Conclusion and perspectives
The question “Can we map swelling clays with remote sensing?” asked by Van der Meer in 1999 is still a topical issue. Twenty years later, our answer is yes using a wavelet-based analysis in a limited area in Southwestern France. As a perspective of this work, the same method coupling both satellite acquisitions (Sentinel-1 and SMOS) can be first validated against ground-based measurements (e.g. at the Chaingy site, Figure 2) and then generalized using a global SAR dataset and the BSS database to improve the French shrink/swell hazard map.
- Declercq, P. et al. A Study of Ground Movements in Brussels (Belgium) Monitored by Persistent Scatterer Interferometry over a 25-Year Period. Geosciences 7, 115 (2017). 10.3390/geosciences7040115
- Bonì, R. et al. A methodology to detect and characterize uplift phenomena in urban areas using Sentinel-1. data. Remote Sensing 10, 607 (2018). 10.3390/rs10040607
- Teatini, P. et al. Geomechanical response to seasonal gas storage in depleted reservoirs: A case study in the Po River basin, Italy. J. Geophys. Res. 116 (2011). 10.1029/2010JF001793
- Rohmer, J. & Raucoules, D. On the applicability of Persistent Scatterers Interferometry (PSI) analysis for long term CO2 storage monitoring. Engineering Geology 147–148, 137–148 (2012). 10.1016/j.enggeo.2012.07.010
- Raucoules, D. et al. Validation and intercomparison of Persistent Scatterers Interferometry: PSIC4 project results. J. Appl. Geophys. 68, 335-347 (2009). 10.1016/j.jappgeo.2009.02.003
- Vincent, M., Le Roy, S., Dubus, I. & Surdyk, N. Experimental monitoring of water content and vertical displacements in clayey soils exposed to shrinking and swelling. Revue Française de Géotechnique, 45–58 (2007). 10.1051/geotech/2007120045
- Burnol, A. et al. Wavelet-based analysis of ground deformation coupling satellite acquisitions (Sentinel-1, SMOS) and data from shallow and deep wells in Southwestern France. Scientific Reports 9, 8812 (2019). 10.1038/s41598-019-45302-z
About the Authors:
André Burnol is head of Safety and Performance of underground Uses (SPU) unit of the Risks and Prevention Division (DRP) at the Bureau de Recherches Géologiques et Minières (BRGM, French Geological Survey). He has a PhD in Environmental Geochemistry from the Grenoble University, France. He has worked on modelling the coupling of physical and (bio)geochemical processes controlling the mass transfer between water, gas and solid phases in porous media. His current research topic concerns the safety and performance of gas storage in the sub-surface (e.g. CO2 storage, energy storage).

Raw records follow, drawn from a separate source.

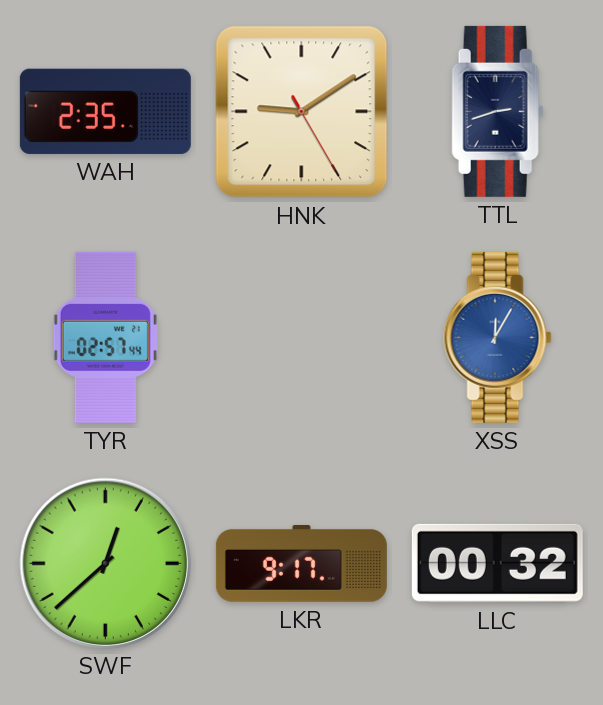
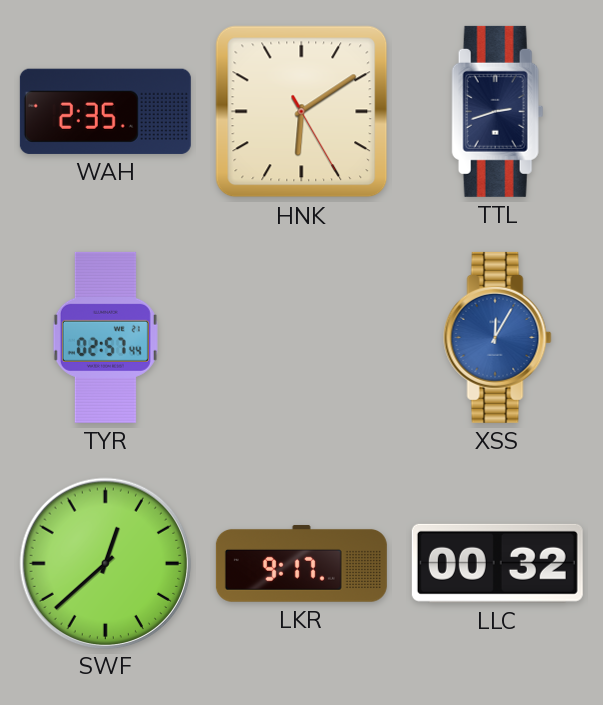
HNK: 9:09 -> 6:09
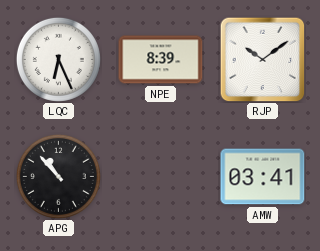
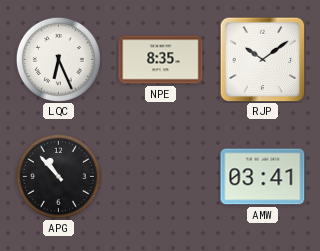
NPE: 8:39 -> 8:35
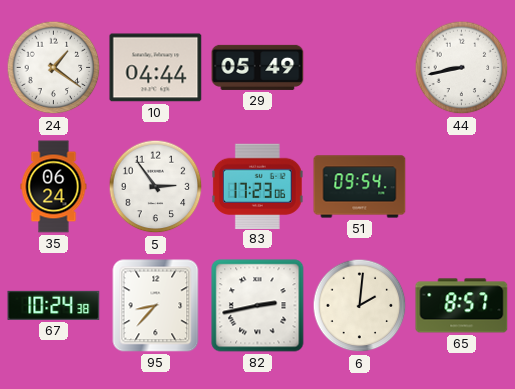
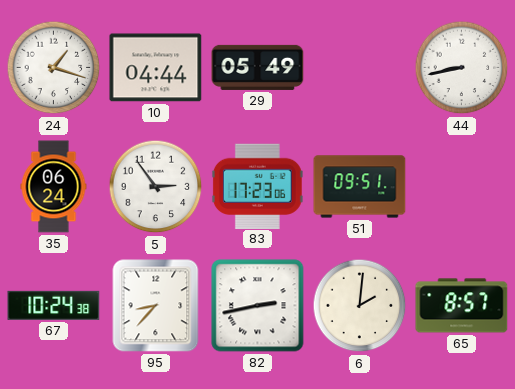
24: 1:21 -> 1:18
51: 09:54 -> 09:51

Daniel Raucoules received the PhD degree from the University Montpellier II, Montpellier, France in 1997. He is a researcher in the DRP Division of BRGM in the domain of space-borne remote sensing tools (mainly radar interferometry and image correlation) applied to the measurement of ground surface deformation since 1999. His research interests include methodological developments and their application to thematics dealing with ground motion, seismotectonic deformation, fluid injection/extraction and post-mining. He received in 2011the “Habilitation à Diriger des Recherches” (HDR) from the University of Orléans, France.
Hideo Aochi is a researcher in seismology at the DRP Division of BRGM. He got a PhD in Geophysics at the University of Tokyo, Japan. He has been working on the mechanics of earthquake and any related deformation process. His current research topic concerns the mechanical and statistical modelling of the induced seismicity for subsurface usage safety.
Sébastien Gourdier is head of the Mass movement and Soil Erosion Risk (RIG) unit at the DRP Division of BRGM. He obtained a diploma of Ingénieur Civil des Mines (Master of Science) at Nancy School of Mines, France. He worked as a Geotechnics Engineer at BRGM since 2010.